Oldukça kilolu, yanakları kıpkırmızı… Şivesi de hafif Adanalı. Kızını okuduğu şehre uğurlarken ağlayan bir baba… Hisli, içli bir Müdür Yardımcısı... Dün akşam Müdür Bey’le beraber yemeğe gittik. Bize o da eşlik etti.

Kızını çok sevdiği belli. “Molada otobüsü kaçırırım diye bi’ çorba içmeye inmiyor” diye bahsetti kızından. Kendi içlerinde oldukça mutlu yaşayan bir aileye sahip olduğunu düşündüm, gülümsedim.

Kızının okuduğu şehir dedim ya, işte o şehir Bolu.
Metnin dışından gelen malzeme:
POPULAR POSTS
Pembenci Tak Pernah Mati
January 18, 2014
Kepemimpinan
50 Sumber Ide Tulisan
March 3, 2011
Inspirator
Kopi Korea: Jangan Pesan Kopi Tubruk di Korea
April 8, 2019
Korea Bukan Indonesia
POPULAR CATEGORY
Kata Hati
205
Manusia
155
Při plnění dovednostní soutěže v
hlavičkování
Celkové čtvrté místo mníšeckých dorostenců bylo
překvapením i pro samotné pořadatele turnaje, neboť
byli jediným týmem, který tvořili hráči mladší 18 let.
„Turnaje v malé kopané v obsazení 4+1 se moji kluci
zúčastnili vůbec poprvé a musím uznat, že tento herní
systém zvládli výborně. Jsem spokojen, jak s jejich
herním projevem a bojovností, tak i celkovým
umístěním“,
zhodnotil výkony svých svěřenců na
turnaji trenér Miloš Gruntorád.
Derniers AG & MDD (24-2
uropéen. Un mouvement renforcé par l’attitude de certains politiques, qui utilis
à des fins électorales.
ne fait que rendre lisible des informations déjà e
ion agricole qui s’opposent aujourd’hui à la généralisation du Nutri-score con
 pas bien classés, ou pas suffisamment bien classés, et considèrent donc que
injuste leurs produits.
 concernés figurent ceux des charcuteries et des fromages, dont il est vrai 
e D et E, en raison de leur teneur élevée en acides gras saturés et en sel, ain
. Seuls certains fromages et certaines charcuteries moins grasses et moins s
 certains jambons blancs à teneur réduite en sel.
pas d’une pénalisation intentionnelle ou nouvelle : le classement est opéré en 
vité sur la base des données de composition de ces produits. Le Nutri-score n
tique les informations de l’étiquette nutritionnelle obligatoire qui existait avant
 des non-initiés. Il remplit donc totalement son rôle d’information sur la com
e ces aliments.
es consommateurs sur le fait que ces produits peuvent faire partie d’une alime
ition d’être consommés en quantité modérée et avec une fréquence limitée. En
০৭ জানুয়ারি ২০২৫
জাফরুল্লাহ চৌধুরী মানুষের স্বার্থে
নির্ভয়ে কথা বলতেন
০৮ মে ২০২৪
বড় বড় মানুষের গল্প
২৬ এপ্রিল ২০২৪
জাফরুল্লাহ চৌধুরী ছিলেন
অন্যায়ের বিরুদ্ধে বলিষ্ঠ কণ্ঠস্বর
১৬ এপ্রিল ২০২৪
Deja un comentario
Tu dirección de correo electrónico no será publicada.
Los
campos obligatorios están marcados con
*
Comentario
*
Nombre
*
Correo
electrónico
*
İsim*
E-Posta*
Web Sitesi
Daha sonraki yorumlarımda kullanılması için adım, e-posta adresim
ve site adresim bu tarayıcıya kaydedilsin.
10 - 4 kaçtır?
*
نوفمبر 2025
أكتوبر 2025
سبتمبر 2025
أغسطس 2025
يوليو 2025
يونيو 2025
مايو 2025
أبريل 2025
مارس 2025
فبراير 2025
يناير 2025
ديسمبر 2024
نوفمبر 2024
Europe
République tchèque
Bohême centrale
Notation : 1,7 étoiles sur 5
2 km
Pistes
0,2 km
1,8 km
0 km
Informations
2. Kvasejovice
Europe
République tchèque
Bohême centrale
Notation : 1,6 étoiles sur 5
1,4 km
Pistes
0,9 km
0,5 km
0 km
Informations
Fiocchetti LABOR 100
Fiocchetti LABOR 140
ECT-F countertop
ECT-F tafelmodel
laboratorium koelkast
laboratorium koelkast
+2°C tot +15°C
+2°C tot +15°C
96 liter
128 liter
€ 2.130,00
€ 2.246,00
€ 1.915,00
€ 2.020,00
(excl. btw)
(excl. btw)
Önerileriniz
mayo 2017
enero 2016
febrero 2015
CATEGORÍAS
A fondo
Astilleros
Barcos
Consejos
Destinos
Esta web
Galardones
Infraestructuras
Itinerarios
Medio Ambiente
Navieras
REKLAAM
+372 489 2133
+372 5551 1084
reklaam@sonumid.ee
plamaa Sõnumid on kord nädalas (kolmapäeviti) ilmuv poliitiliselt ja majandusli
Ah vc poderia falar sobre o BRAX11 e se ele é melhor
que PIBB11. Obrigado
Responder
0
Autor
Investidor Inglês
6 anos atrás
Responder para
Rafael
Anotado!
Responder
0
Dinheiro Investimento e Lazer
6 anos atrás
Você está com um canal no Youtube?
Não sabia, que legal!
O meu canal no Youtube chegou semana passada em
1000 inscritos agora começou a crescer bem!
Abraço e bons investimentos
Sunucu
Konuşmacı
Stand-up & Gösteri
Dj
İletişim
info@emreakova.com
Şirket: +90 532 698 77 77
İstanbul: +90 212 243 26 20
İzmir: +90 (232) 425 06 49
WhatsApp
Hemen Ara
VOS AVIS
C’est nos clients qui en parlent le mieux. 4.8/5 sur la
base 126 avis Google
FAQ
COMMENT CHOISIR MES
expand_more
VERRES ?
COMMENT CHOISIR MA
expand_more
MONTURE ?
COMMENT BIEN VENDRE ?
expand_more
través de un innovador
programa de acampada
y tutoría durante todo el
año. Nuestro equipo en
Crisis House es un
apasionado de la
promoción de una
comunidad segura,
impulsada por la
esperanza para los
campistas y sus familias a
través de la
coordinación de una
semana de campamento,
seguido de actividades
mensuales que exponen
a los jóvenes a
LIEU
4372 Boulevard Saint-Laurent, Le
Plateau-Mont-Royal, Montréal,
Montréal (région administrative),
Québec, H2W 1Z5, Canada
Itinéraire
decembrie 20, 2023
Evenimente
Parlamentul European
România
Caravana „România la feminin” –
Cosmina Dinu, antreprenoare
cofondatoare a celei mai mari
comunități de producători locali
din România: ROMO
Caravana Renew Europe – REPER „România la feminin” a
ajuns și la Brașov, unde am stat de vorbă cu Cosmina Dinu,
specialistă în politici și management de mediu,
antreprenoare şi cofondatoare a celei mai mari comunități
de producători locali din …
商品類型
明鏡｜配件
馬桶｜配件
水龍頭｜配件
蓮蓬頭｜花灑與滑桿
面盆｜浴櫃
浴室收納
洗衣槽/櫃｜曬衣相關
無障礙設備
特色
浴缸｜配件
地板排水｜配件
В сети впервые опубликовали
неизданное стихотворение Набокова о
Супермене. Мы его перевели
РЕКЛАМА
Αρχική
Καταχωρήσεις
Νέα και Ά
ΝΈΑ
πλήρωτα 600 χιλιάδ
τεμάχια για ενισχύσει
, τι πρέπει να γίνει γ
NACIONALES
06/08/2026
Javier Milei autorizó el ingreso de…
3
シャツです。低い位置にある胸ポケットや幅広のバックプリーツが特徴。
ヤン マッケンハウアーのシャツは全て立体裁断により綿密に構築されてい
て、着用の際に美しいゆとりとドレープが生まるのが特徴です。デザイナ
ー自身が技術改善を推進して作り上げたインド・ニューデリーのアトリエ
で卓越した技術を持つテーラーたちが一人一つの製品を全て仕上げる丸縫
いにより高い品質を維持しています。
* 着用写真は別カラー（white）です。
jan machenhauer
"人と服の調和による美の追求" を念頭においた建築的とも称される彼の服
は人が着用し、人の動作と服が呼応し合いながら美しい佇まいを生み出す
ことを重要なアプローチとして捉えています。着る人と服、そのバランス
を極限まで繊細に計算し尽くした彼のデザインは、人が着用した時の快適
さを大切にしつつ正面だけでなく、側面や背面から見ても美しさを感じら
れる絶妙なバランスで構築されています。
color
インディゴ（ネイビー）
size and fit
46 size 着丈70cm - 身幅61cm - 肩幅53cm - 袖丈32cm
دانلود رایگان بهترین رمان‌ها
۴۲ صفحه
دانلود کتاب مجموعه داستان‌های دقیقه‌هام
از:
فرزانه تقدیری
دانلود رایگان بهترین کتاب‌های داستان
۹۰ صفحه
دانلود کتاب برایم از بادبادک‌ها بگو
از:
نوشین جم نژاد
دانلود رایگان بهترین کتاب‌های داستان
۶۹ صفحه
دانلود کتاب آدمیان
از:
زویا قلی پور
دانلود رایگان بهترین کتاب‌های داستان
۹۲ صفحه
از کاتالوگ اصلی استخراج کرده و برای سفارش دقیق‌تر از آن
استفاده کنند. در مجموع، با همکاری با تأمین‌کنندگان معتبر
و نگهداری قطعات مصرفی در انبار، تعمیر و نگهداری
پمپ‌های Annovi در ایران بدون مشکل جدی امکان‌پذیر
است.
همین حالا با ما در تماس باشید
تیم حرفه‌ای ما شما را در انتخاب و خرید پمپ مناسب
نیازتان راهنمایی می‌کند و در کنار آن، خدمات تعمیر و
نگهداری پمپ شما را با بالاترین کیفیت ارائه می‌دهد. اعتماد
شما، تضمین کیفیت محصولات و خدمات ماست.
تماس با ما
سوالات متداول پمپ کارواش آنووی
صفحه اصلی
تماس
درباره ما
Geçen hafta, Adana’dan kalkıp sürpriz yapmak için Bolu’ya gitmeye karar vermiş. Uçak biletini almış, Ankara’ya inmiş. Havaalanından AŞTİ’ye gelmiş. Ancak asker sevkiyatı olduğundan Bolu otogarına giren otobüslerin hiçbirisinde yer yokmuş. Diğer firmaların da otogara girmediğini öğrenince kalakalmış. Yazıhanenin birinin karşısına oturmuş, “ne yapacağım” diye düşünmeye başlamış. “Gidecek hiçbir yerim yok, mecbur AŞTİ’de yatacağım…” diye anlatmaya devam etti. “Beni öyle görünce, yazıhaneden adam seslendi ‘gel abi, senin için otobüsü Bolu otogara sokacağım; ama şoförün yanında koltukta gideceksin, olur mu?’ Ben de ‘olmaz mı ya! Gideyim de neresi olursa olsun’ dedim.”

Dinlerken gülümsedim, hatırladıkça hala gülümsüyorum. Hikayenin sıcaklığı içimi ısıtıyor.